We have extended the previous version of MetalPDB to provide extensive statistics on its contents, providing both structural and functional information. Several different pages, which can be accessed via the Statistics drop-down menu of the navigation bar, are available: Summary, which lists the number of sites, atoms and PDB structures contained in MetalPDB on a per-metal basis; Metals in PDB, which provides an overview of the fractional occurrence of metal-binding structures in different repositories or for different macromolecule types, a histogram of the number of MFS with a given nuclearity (number of metal ions per site), and a statistics of the most common coordination geometries observed in MetalPDB; Per Geometry, which provides statistics per each coordination geometry defined in FindGeo (15). By clicking on the geometry of interest, the user enters a page describing which metals were assigned that geometry in MetalPDB and how many different metal-binding patterns adopted that geometry for each metal; Metal domains, which provides an overview of the fractional occurrence of metal-binding domains in domain databases, in total and on a per-metal basis. For the SCOP and CATH databases, the per-metal statistics is further subdivided by domain class; Per metal, which enables two different kinds of analyses: coordination geometries or metal ligand distributions. In this page, the users selects one specific metal ion for which s/he wants to obtain statistics; then the desired analysis is selected by pressing a button at the bottom of the page. In the Geometries section, MetalPDB reports the occurrence of all regular coordination geometries (Figure 3A), the distribution of aminoacidic ligands for each geometry, and the number of different metal-binding patterns observed for the selected metal as a function of the coordination geometry. In the Ligands section, MetalPDB reports the statistics on the presence of aminoacidic or nucleic ligands in the coordination sphere of the selected metal (Figure 3B), the distribution of metal to donor atom distances (Figure 3C), and data on non-bonded interactions between aminoacidic ligands and other aminoacids of the protein (so-called second-sphere interactions);
Figure 3.

Example of statistics for zinc coordination spheres in the PDB. The information is accessible from the ‘Per metal’ statistics menu. (A) Pie chart displaying the coordination geometries of zinc sites; (B) histogram reporting the occurrence of residues in the first coordination sphere of zinc ions; (C) distances between zinc ions and different donor atoms.
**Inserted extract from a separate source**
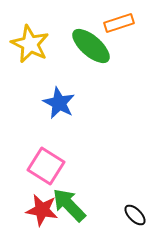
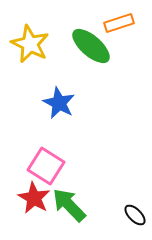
red star: moved 8 px left, 12 px up; rotated 20 degrees clockwise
Metals in enzymes, which reports on the presence of metal sites in enzymes as well as on the occurrence of the different metal ions among the six EC classes and on the distribution of the six EC classes among metalloproteins on a per-metal basis (note that we include both catalytic and non-catalytic MFSs for any protein that has a EC number associated); Metal substitutions in sites, which reports on the distribution of the different metal ions replacing any given metal in all the sites (for example showing that the most common replacement for Ni is Zn, whereas for Mg it is Ca); this statistics is derived from the comparison of equistructural groups. Example of statistics for zinc coordination spheres in the PDB. The information is accessible from the ‘Per metal’ statistics menu. (A) Pie chart displaying the coordination geometries of zinc sites; (B) histogram reporting the occurrence of residues in the first coordination sphere of zinc ions; (C) distances between zinc ions and different donor atoms. All these pages are updated every time the database content is updated to the newest PDB release. Several of the statistics listed above, in particular those involving ligands and metal-binding patterns, address only metalloproteins.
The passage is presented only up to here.